When copying the entries below, leave out every picture and keep the rest exact.

DATA SUPPLIED =>
-- -- --

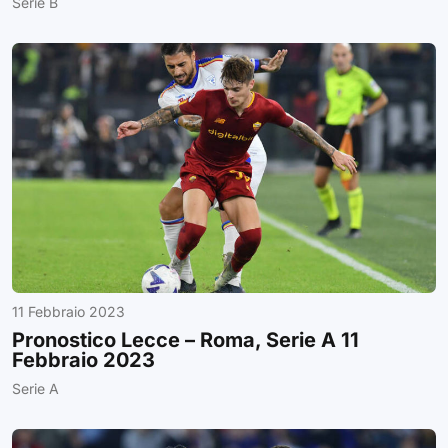
Serie B
11 Febbraio 2023
Pronostico Lecce – Roma, Serie A 11
Febbraio 2023
Serie A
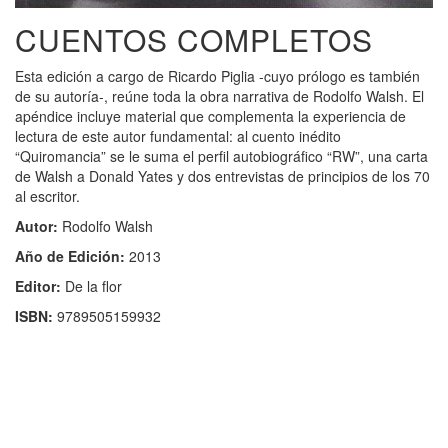
CUENTOS COMPLETOS
Esta edición a cargo de Ricardo Piglia -cuyo prólogo es también
de su autoría-, reúne toda la obra narrativa de Rodolfo Walsh. El
apéndice incluye material que complementa la experiencia de
lectura de este autor fundamental: al cuento inédito
“Quiromancia” se le suma el perfil autobiográfico “RW”, una carta
de Walsh a Donald Yates y dos entrevistas de principios de los 70
al escritor.
Autor:
Rodolfo Walsh
Año de Edición:
2013
Editor:
De la flor
ISBN:
9789505159932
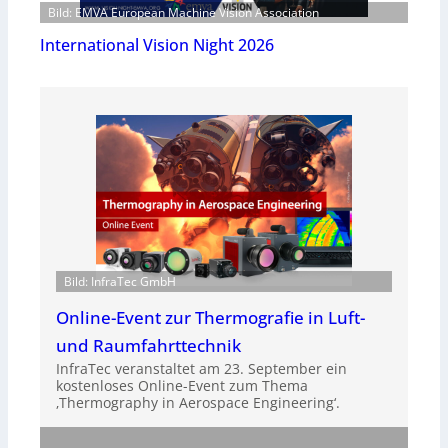
Bild: EMVA European Machine Vision Association
International Vision Night 2026
Bild: InfraTec GmbH
Online-Event zur Thermografie in Luft-
und Raumfahrttechnik
InfraTec veranstaltet am 23. September ein
kostenloses Online-Event zum Thema
‚Thermography in Aerospace Engineering‘.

-- -- --

RESULT FOR THIS EXERCISE =>
Serie B
11 Febbraio 2023
Pronostico Lecce – Roma, Serie A 11
Febbraio 2023
Serie A
CUENTOS COMPLETOS
Esta edición a cargo de Ricardo Piglia -cuyo prólogo es también
de su autoría-, reúne toda la obra narrativa de Rodolfo Walsh. El
apéndice incluye material que complementa la experiencia de
lectura de este autor fundamental: al cuento inédito
“Quiromancia” se le suma el perfil autobiográfico “RW”, una carta
de Walsh a Donald Yates y dos entrevistas de principios de los 70
al escritor.
Autor:
Rodolfo Walsh
Año de Edición:
2013
Editor:
De la flor
ISBN:
9789505159932
Bild: EMVA European Machine Vision Association
International Vision Night 2026
Bild: InfraTec GmbH
Online-Event zur Thermografie in Luft-
und Raumfahrttechnik
InfraTec veranstaltet am 23. September ein
kostenloses Online-Event zum Thema
‚Thermography in Aerospace Engineering‘.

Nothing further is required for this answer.